HABER49-Van Gölü’nün eşsiz canlısı inci kefali, yumurtlamak için göç ettiği Bendimahi Çayı’nda adeta doğa ile savaş veriyor. Uzmanlar, tarımsal sulamaların göçü tehdit ettiğine dikkat çekiyor.
Van Gölü’nün tuzlu ve sodalı sularında yaşayan ve yalnızca bu bölgeye özgü olan inci kefali, üreme dönemi geldiğinde adeta doğaya karşı bir meydan okuma başlatıyor. Üç yaşına gelen her inci kefali, biyolojik olgunluğa eriştikten sonra, 15 Nisan ile 15 Temmuz tarihleri arasında yumurtalarını bırakmak için gölden ayrılarak tatlı su kaynaklarına doğru zorlu bir göçe çıkıyor. Bu süreçte bazı bireyler 3 kilometrelik kısa mesafeleri kat ederken, bazıları ise tam 23 kilometreyi aşarak varış noktasına ulaşıyor. Bu görsel şölen, her yıl binlerce doğaseverin ilgisini çekerken, inci kefalinin sadece bir balık değil, aynı zamanda bölge halkı için kültürel bir simge olduğunu da ortaya koyuyor.
Balıkların göç sırasında suya karşı yüzerek yükselmesi, şelaleleri aşmaları ve akıntıya direnerek hedeflerine ulaşmaları, doğanın mucizelerinden biri olarak kabul ediliyor. Bu nadide canlıların hayatta kalabilmesi ve nesillerini sürdürebilmesi için yürüttükleri bu olağanüstü çaba, bölgenin ekosistemi açısından da hayati bir önem taşıyor.
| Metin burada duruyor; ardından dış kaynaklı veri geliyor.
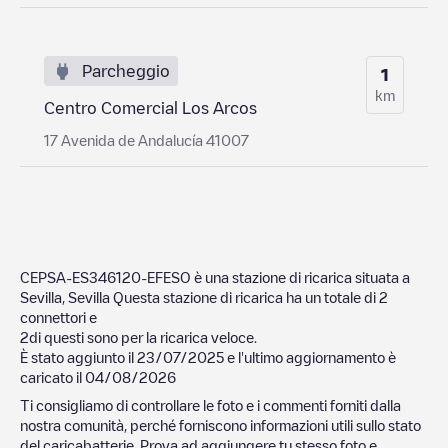
Parcheggio
1
km
Centro Comercial Los Arcos
17 Avenida de Andalucía 41007
CEPSA-ES346120-EFESO
è una stazione di ricarica situata a
Sevilla
,
Sevilla
Questa stazione di ricarica ha un totale di
2
connettori e
2
di questi sono per la ricarica veloce.
È stato aggiunto il
23/07/2025
e l'ultimo aggiornamento è
caricato il
04/08/2026
Ti consigliamo di controllare le foto e i commenti forniti dalla
nostra comunità, perché forniscono informazioni utili sullo stato
del caricabatterie. Prova ad aggiungere tu stesso foto e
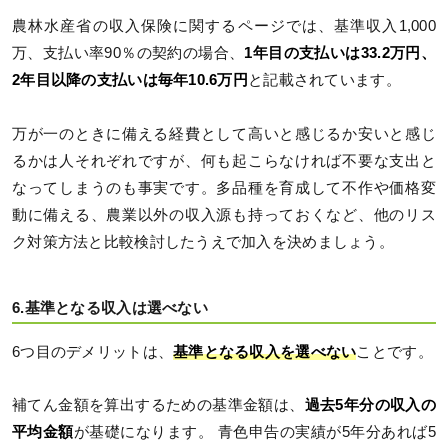
農林水産省の収入保険に関するページでは、基準収入1,000
万、支払い率90％の契約の場合、
1年目の支払いは33.2万円、
2年目以降の支払いは毎年10.6万円
と記載されています。
万が一のときに備える経費として高いと感じるか安いと感じ
るかは人それぞれですが、何も起こらなければ不要な支出と
なってしまうのも事実です。多品種を育成して不作や価格変
動に備える、農業以外の収入源も持っておくなど、他のリス
ク対策方法と比較検討したうえで加入を決めましょう。
6.基準となる収入は選べない
6つ目のデメリットは、
基準となる収入を選べない
ことです。
補てん金額を算出するための基準金額は、
過去
5
年分の収入の
平均金額
が基礎になります。 青色申告の実績が5年分あれば5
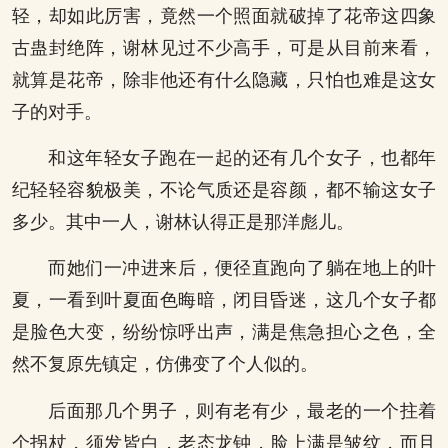
轻，却如此厉害，竟然一个照面就破掉了花帝这四象
古蛊封绝阵，谢林见过不少高手，可是从目前来看，
就算是花帝，除非他还有什么隐藏，只怕也难是这女
子的对手。
和这年轻女子跑在一起的还有几个女子，也都年
纪轻轻容貌极美，不论气质还是容颜，都不输这女子
多少。其中一人，谢林认得正是那洋彪儿。
而她们一冲进来后，便径直跑向了躺在地上的叶
夏，一看到叶夏面色晦暗，闭目昏迷，这几个女子都
是脸色大变，纷纷惊呼出声，满是焦急担心之色，全
然不复原先镇定，仿佛变了个人似的。
后面那几个男子，则有老有少，最老的一个拄着
个拐杖，须发皆白，老态龙钟，脸上满是皱纹，而且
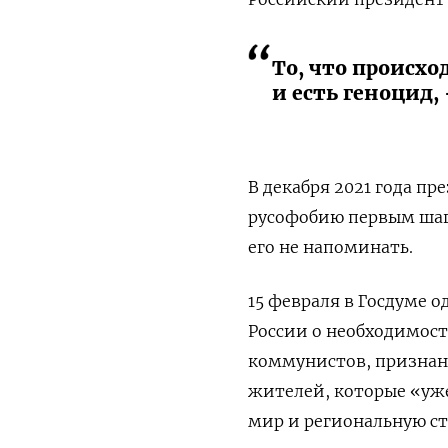
То, что происх
и есть геноцид,
В декабря 2021 года пр
русофобию первым шаго
его не напоминать.
15 февраля в Госдуме 
России о необходимос
коммунистов, признан
жителей, которые «уж
мир и региональную ст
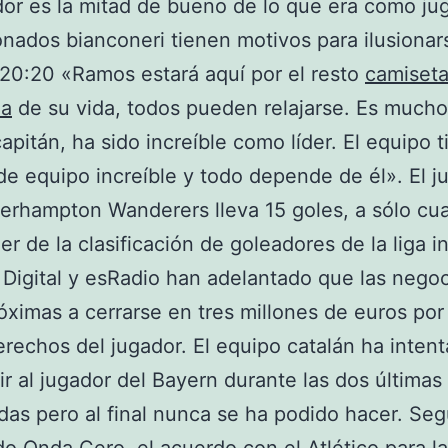
or es la mitad de bueno de lo que era como ju
ionados bianconeri tienen motivos para ilusiona
 20:20 «Ramos estará aquí por el resto
camiseta
na
de su vida, todos pueden relajarse. Es much
apitán, ha sido increíble como líder. El equipo 
 de equipo increíble y todo depende de él». El j
erhampton Wanderers lleva 15 goles, a sólo cu
der de la clasificación de goleadores de la liga i
 Digital y esRadio han adelantado que las nego
óximas a cerrarse en tres millones de euros por
erechos del jugador. El equipo catalán ha inten
r al jugador del Bayern durante las dos últimas
as pero al final nunca se ha podido hacer. Se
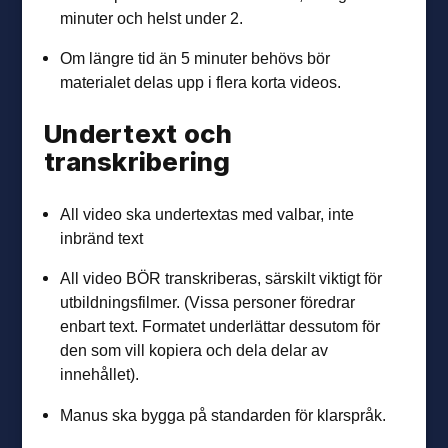
minuter och helst under 2.
Om längre tid än 5 minuter behövs bör
materialet delas upp i flera korta videos.
Undertext och
transkribering
All video ska undertextas med valbar, inte
inbränd text
All video BÖR transkriberas, särskilt viktigt för
utbildningsfilmer. (Vissa personer föredrar
enbart text. Formatet underlättar dessutom för
den som vill kopiera och dela delar av
innehållet).
Manus ska bygga på standarden för klarspråk.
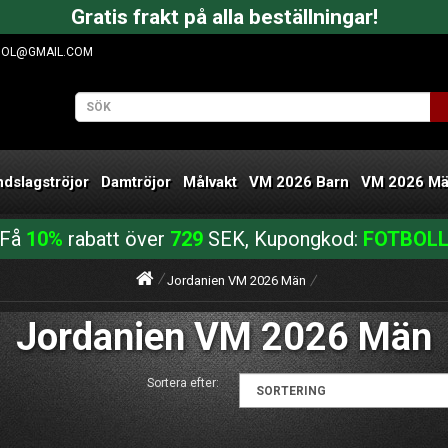
Gratis frakt på alla beställningar!
OOL@GMAIL.COM
ndslagströjor
Damtröjor
Målvakt
VM 2026 Barn
VM 2026 M
Få
10%
rabatt över
729
SEK, Kupongkod:
FOTBOL
Jordanien VM 2026 Män
Jordanien VM 2026 Män
Sortera efter:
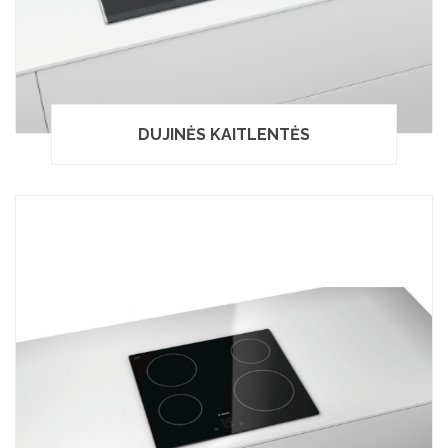
DUJINĖS KAITLENTĖS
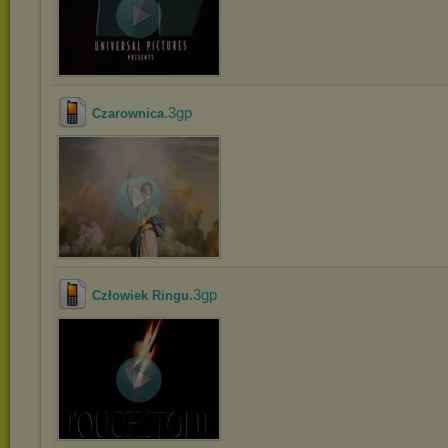
.3gp
Czarownica
.3gp
Człowiek Ringu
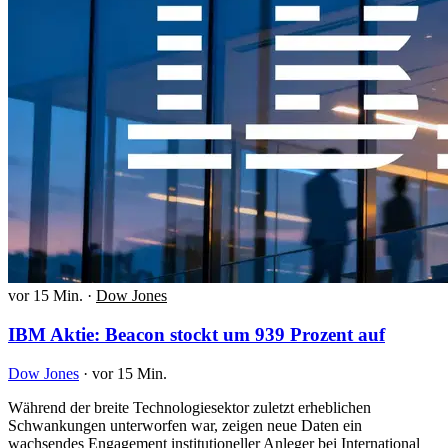
vor 15 Min.
·
Dow Jones
IBM Aktie: Beacon stockt um 939 Prozent auf
Dow Jones
·
vor 15 Min.
Während der breite Technologiesektor zuletzt erheblichen
Schwankungen unterworfen war, zeigen neue Daten ein
wachsendes Engagement institutioneller Anleger bei International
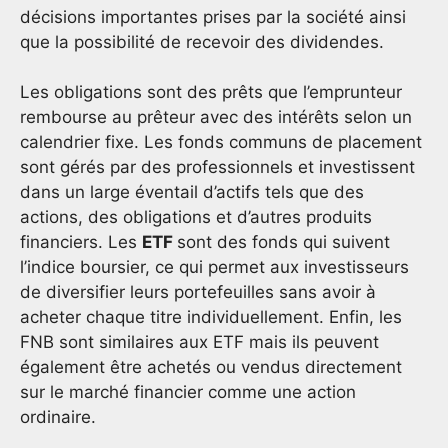
décisions importantes prises par la société ainsi
que la possibilité de recevoir des dividendes.
Les obligations sont des prêts que l’emprunteur
rembourse au prêteur avec des intérêts selon un
calendrier fixe. Les fonds communs de placement
sont gérés par des professionnels et investissent
dans un large éventail d’actifs tels que des
actions, des obligations et d’autres produits
financiers. Les
ETF
sont des fonds qui suivent
l’indice boursier, ce qui permet aux investisseurs
de diversifier leurs portefeuilles sans avoir à
acheter chaque titre individuellement. Enfin, les
FNB sont similaires aux ETF mais ils peuvent
également être achetés ou vendus directement
sur le marché financier comme une action
ordinaire.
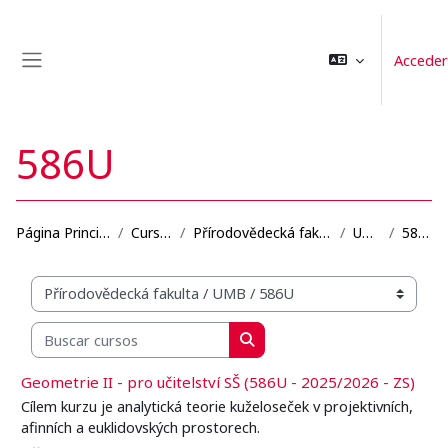
Salta al contenido principal
Acceder
Panel lateral
586U
Página Principal
Cursos
Přírodovědecká fakulta
UMB
586U
Categorías
Buscar cursos
Buscar cursos
Geometrie II - pro učitelství SŠ (586U - 2025/2026 - ZS)
Cílem kurzu je analytická teorie kuželoseček v projektivních,
afinních a euklidovských prostorech.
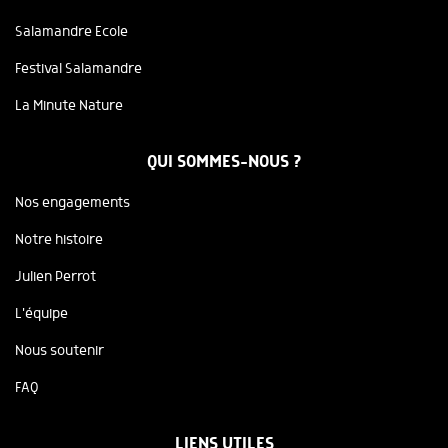
Salamandre Ecole
Festival Salamandre
La Minute Nature
QUI SOMMES-NOUS ?
Nos engagements
Notre histoire
Julien Perrot
L'équipe
Nous soutenir
FAQ
LIENS UTILES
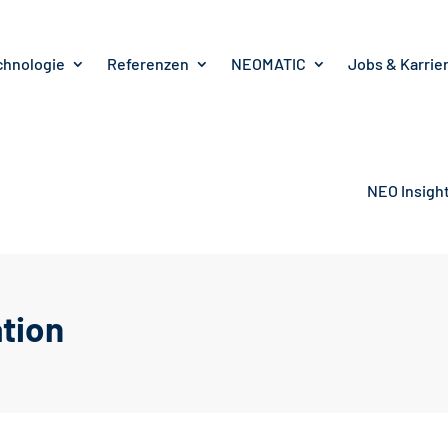
chnologie
Referenzen
NEOMATIC
Jobs & Karrie
NEO Insigh
ation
Tatlı sulara ulaştıklarında yumurtalarını bırakıp yaşam döngüsünü devam ettiren inci kefalleri, Van Gölü ekosisteminin dengesini koruyan en önemli türlerden biri olmayı sürdürüyor.
Bendimahi Çayı Üreme Göçünün En Uzun Noktası
Van Yüzüncü Yıl Üniversitesi Su Ürünleri Fakültesi Dr. Öğretim Üyesi Mustafa Akkuş’un aktardığı bilgilere göre, inci kefalinin en uzun göç güzergâhı, Van Gölü’ne dökülen 111 akarsu arasında yer alan Bendimahi Çayı. Bu çay, balıkların yaklaşık 23 kilometrelik bir mesafeyi aşarak ulaştığı ve yumurtalarını bıraktığı en önemli üreme alanlarından biri. Akkuş, Muradiye ilçesinde bulunan balık bendinde yaptığı açıklamada, bölge halkının yıl boyunca sabırsızlıkla beklediği bu göçün görsel bir şölene dönüştüğünü vurguluyor. Ziyaretçilerin yoğun ilgisiyle karşılaşan göç süreci, sadece ekolojik değil aynı zamanda sosyo-kültürel bir olay haline gelmiş durumda.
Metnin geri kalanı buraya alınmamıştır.